===== Data for this exercise

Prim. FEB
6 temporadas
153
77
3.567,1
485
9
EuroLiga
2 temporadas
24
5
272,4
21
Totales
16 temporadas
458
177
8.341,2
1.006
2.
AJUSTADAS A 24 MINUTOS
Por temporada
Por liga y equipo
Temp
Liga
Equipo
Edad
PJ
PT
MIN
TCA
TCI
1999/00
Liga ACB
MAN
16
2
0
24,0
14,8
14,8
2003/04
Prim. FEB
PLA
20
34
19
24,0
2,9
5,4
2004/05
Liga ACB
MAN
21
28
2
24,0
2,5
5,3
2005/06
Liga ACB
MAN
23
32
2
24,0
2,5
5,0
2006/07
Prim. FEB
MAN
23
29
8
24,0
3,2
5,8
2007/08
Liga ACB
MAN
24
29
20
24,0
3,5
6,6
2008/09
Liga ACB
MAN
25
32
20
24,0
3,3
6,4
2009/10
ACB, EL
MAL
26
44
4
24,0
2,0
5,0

==========

Print the entries exactly. Include every one.

Prim. FEB
6 temporadas
153
77
3.567,1
485
9
EuroLiga
2 temporadas
24
5
272,4
21
Totales
16 temporadas
458
177
8.341,2
1.006
2.
AJUSTADAS A 24 MINUTOS
Por temporada
Por liga y equipo
Temp
Liga
Equipo
Edad
PJ
PT
MIN
TCA
TCI
1999/00
Liga ACB
MAN
16
2
0
24,0
14,8
14,8
2003/04
Prim. FEB
PLA
20
34
19
24,0
2,9
5,4
2004/05
Liga ACB
MAN
21
28
2
24,0
2,5
5,3
2005/06
Liga ACB
MAN
23
32
2
24,0
2,5
5,0
2006/07
Prim. FEB
MAN
23
29
8
24,0
3,2
5,8
2007/08
Liga ACB
MAN
24
29
20
24,0
3,5
6,6
2008/09
Liga ACB
MAN
25
32
20
24,0
3,3
6,4
2009/10
ACB, EL
MAL
26
44
4
24,0
2,0
5,0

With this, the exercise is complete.